- ACTION ITEM -
Wherever "Alekhya" shows up in the records below, copy the whole line.

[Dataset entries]
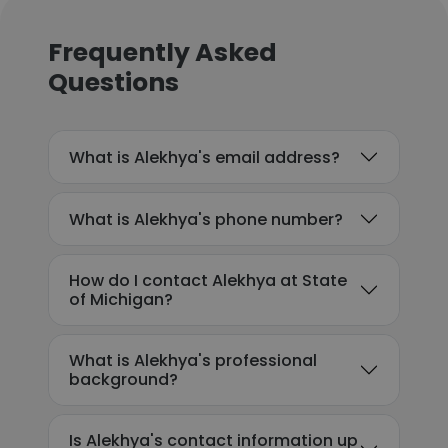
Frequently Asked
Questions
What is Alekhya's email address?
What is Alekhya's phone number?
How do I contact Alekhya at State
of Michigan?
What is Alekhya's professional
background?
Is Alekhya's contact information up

---

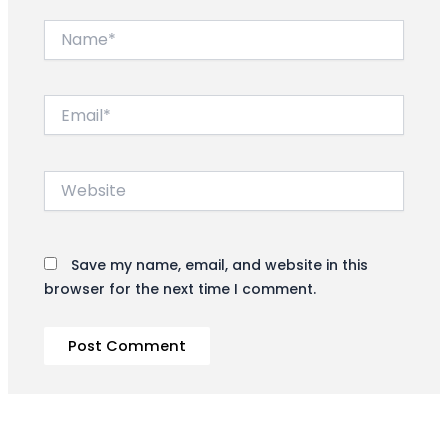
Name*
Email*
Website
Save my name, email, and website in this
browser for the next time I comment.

==

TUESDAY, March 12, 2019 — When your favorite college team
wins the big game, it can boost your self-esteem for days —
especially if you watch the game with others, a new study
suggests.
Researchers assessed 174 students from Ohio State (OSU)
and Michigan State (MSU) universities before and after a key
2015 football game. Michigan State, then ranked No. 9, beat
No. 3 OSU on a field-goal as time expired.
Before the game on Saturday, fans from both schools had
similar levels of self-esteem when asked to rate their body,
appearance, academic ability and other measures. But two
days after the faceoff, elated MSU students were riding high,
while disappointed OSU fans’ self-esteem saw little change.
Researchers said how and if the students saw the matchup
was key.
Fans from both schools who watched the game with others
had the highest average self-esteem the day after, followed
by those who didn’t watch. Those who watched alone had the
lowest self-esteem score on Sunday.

- ANSWER SECTION -
What is Alekhya's email address?
What is Alekhya's phone number?
How do I contact Alekhya at State
What is Alekhya's professional
Is Alekhya's contact information up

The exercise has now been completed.